- _AIM OF THE TASK_:
In the material below, begin at the line that has "rozwódką. Jej mężem", stop after the line that has "maior parte de", and transcribe those lines exactly, without pictures.

── RECORDS FOR THIS TASK ──

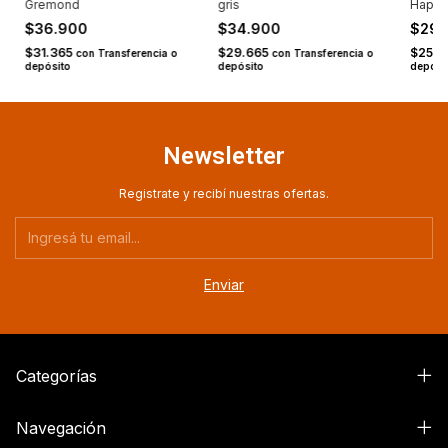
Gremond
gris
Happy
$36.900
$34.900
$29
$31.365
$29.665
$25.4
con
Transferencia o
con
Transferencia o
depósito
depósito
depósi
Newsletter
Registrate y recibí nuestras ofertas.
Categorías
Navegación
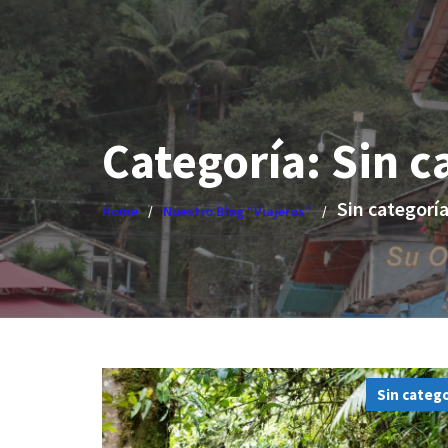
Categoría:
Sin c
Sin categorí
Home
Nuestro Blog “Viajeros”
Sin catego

───
── RECORDS FOR THIS TASK ──

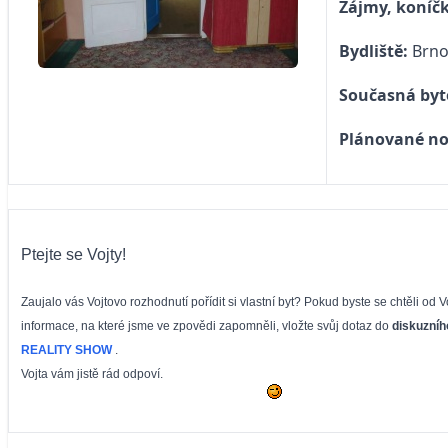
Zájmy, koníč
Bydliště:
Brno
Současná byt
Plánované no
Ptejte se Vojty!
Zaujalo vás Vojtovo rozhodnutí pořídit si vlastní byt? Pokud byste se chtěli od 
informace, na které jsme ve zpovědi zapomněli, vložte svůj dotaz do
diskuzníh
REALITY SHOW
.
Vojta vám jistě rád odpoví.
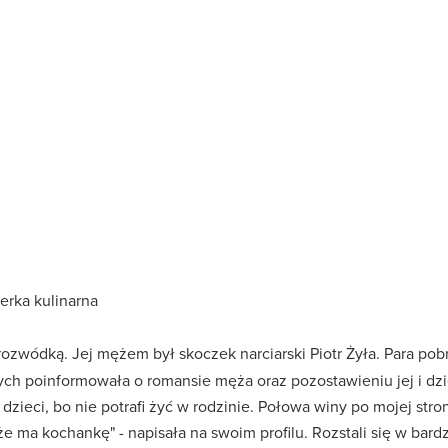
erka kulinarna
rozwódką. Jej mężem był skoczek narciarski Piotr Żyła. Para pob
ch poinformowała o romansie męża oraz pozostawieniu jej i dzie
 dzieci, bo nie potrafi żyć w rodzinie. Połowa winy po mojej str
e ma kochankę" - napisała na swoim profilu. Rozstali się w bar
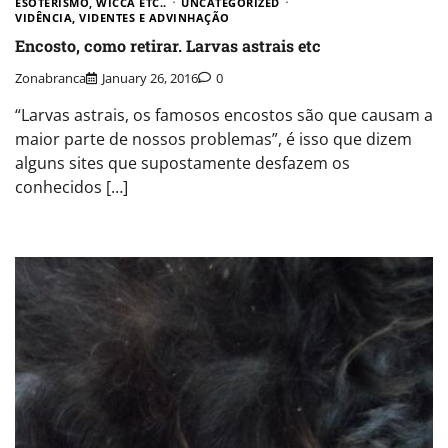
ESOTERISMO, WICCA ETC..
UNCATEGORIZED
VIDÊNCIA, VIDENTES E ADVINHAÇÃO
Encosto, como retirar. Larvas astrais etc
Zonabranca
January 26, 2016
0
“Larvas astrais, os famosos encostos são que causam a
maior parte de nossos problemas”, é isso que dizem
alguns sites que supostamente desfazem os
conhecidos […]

───

- _COMPLETED TASK_:
rozwódką. Jej mężem był skoczek narciarski Piotr Żyła. Para pob
ch poinformowała o romansie męża oraz pozostawieniu jej i dzie
 dzieci, bo nie potrafi żyć w rodzinie. Połowa winy po mojej str
e ma kochankę" - napisała na swoim profilu. Rozstali się w bar
ESOTERISMO, WICCA ETC..
UNCATEGORIZED
VIDÊNCIA, VIDENTES E ADVINHAÇÃO
Encosto, como retirar. Larvas astrais etc
Zonabranca
January 26, 2016
0
“Larvas astrais, os famosos encostos são que causam a
maior parte de nossos problemas”, é isso que dizem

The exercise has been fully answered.